Select "Solana" and "Mainnet" from the settings card:

Solana Mainnet Settings

Feel free to add a unique name to your Stream or just use the randomly generated one. You will also notice an option to batch your Stream data. The default setting, 1, is optimized for real-time data streaming. The right value for your use case can vary depending on your data volume and data processing capabilities. For this example, try running with a batch size of 10 and adjust as needed to best serve your use case and operating environment.

Next, scroll down to the "Stream Start" option, and make sure to select "Block #" (this is used for historical data). Enter the block height you want to start from (we will use 282164500 to 282165500 for this demonstration). Since we want to specify a fixed end block, toggle that option and specify the end block.

Solana Mainnet Settings

Next, select "Modify the payload before streaming". This is a really important step as you are only billed on the amount of data you send to your destination. Our filter will allow us to:

  1. Filter only the data you need (in this case, we will filter for transactions that include a specified wallet address and include a SOL balance change)
  2. Modify the returned data to your liking (in this case, we will only return some details about the transaction, including the pre- and post-balances)

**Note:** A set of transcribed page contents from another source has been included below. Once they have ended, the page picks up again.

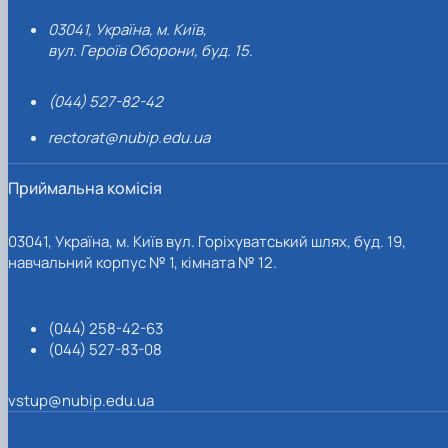
03041, Україна, м. Київ,
вул. Героїв Оборони, буд. 15.
(044) 527-82-42
rectorat@nubip.edu.ua
Приймальна комісія
03041, Україна, м. Київ вул. Горіхуватський шлях, буд. 19,
навчальний корпус № 1, кімната № 12.
(044) 258-42-63
(044) 527-83-08
vstup@nubip.edu.ua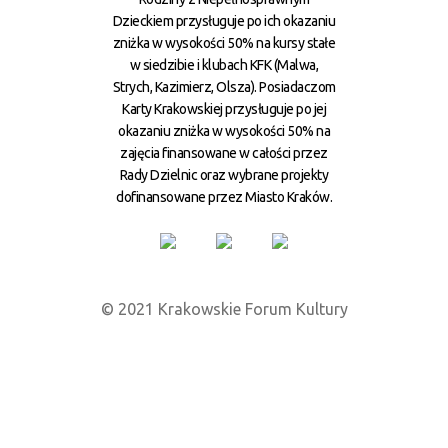
Dzieckiem przysługuje po ich okazaniu
zniżka w wysokości 50% na kursy stałe
w siedzibie i klubach KFK (Malwa,
Strych, Kazimierz, Olsza). Posiadaczom
Karty Krakowskiej przysługuje po jej
okazaniu zniżka w wysokości 50% na
zajęcia finansowane w całości przez
Rady Dzielnic oraz wybrane projekty
dofinansowane przez Miasto Kraków.
© 2021 Krakowskie Forum Kultury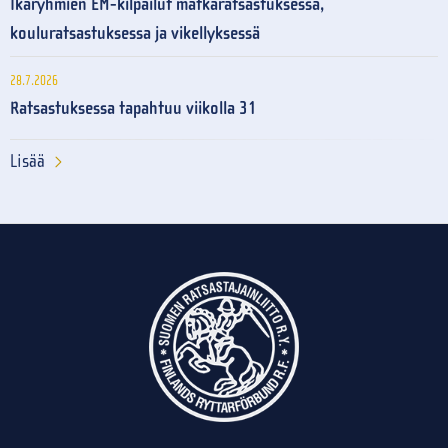
Ikäryhmien EM-kilpailut matkaratsastuksessa,
kouluratsastuksessa ja vikellyksessä
28.7.2026
Ratsastuksessa tapahtuu viikolla 31
Lisää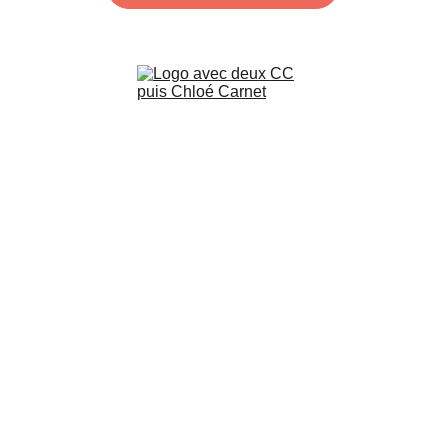
Contact
carnet.massage@gmail.com
+33 6 66 74 36 13
Retrouvez-moi sur 
les réseaux
Mentions légales
Conditions Générales de Vente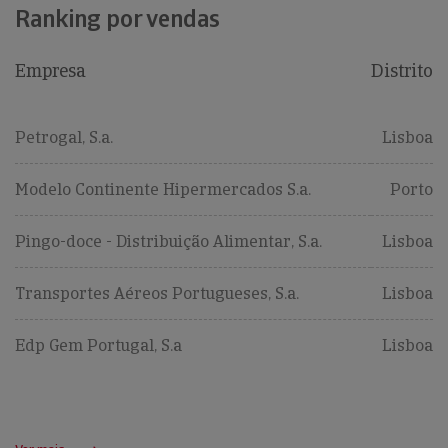
Ranking por vendas
Empresa
Distrito
Petrogal, S.a.
Lisboa
Modelo Continente Hipermercados S.a.
Porto
Pingo-doce - Distribuição Alimentar, S.a.
Lisboa
Transportes Aéreos Portugueses, S.a.
Lisboa
Edp Gem Portugal, S.a
Lisboa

Alternatively, if you do not filter your data, you will receive all block data for every block, which can be very large and expensive. Block data returned is from Solana's getBlock RPC method and returns a JSON object like this:

{
"blockHeight": 270646103,
"blockTime": 1727197869,
"blockhash": "52egMfezPu8MfzMc1ZPzZAaR6o7ZuJ4633VQPCyDbotJ",
"parentSlot": 291763038,
"previousBlockhash": "GG8Y7BEvZf3CRixX5k8GraDSkofcMLC9mXAqteuwKR7d",
"transactions": [
/* ... all transactions in the block ... */
],
}

Next, you should see a JavaScript code editor for your main function. This is the entry point for your Stream's filter (check out our docs for more information on filters). The default code is:

function main(stream) {
// If stream is configured with metadata in the body, the data may be nested under "data" key
const data = stream.data ? stream.data : stream;

return data;
}

The stream object is the block data. Go ahead and click "▶️ Run Test" to test your Stream. Because Solana blocks are quite large, this will take a few seconds to load. Eventually, it should effectively return the block data for the specified "Test Block":

Test Block

Feel free to scroll through the response. There's quite a lot there--let's see if we can filter it down to just the data we need.

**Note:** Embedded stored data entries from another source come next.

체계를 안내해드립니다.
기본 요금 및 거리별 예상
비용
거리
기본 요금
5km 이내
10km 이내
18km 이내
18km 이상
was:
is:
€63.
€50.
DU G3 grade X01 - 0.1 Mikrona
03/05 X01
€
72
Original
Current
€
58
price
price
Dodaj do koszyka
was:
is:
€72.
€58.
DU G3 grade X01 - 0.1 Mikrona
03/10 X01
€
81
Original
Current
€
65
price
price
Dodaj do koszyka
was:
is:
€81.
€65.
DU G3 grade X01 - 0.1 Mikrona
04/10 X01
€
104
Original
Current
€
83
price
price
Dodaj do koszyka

Step 2: Filter the Stream Data

So we have A LOT of data in our block. Let's think about how we can filter this down to just show us the data we want to see. For the purposes of this example, let's plan on our payload including a matchedTransactions array that contains the signature, timeStamp, slot, delta (SOL balance change), token (in this case just SOL), accountKey, preBalance, and postBalance for each transaction:

{
"matchedTransactions": [
{
"slot": "number",
"delta": "number",
"token": "SOL",
"signature": "string",
"timeStamp": "number",
"accountKey": "string",
"preBalance": "number",
"postBalance": "number"
}
]
}

So, let's think about what our filter will need to do:

  1. Filter out failed transactions (the raw block data will include failed transactions)
  2. Filter for transactions that include our specified wallet address
  3. Filter those transactions only to include those that include a SOL balance change for our target wallet
  4. Finally, after filtering down our data, we will need to format transaction data to fit our payload

Let's create it.

Create Entry Point

Inside of your Streams page, replace the existing main function with the following:

const FILTER_CONFIG = {
accountId: '9kwU8PYhsmRfgS3nwnzT3TvnDeuvdbMAXqWsri2X8rAU',
skipFailed: true,
};

function main(stream) {
try {
const data = stream[0]
if (!data?.transactions?.length) {
return { error: 'Invalid or missing stream' };
}

const matchedTransactions = data.transactions
.map(tx => processTransaction(tx, data))
.filter(Boolean);

return { matchedTransactions };
} catch (error) {
return { error: error.message, stack: error.stack };
}
}

Here's what we are doing:

  1. First, we are defining a FILTER_CONFIG object that contains the account ID to search for and whether to skip failed transactions
  2. Then, we are making sure the Stream data is valid by throwing an error if no data is received
  3. Then we filter and format the transactions by using a processTransaction function
  4. Finally, we are returning the formatted transactions in the matchedTransactions array if there are any

Great. Now, we just need to define processTransaction to filter and clean up our transaction data.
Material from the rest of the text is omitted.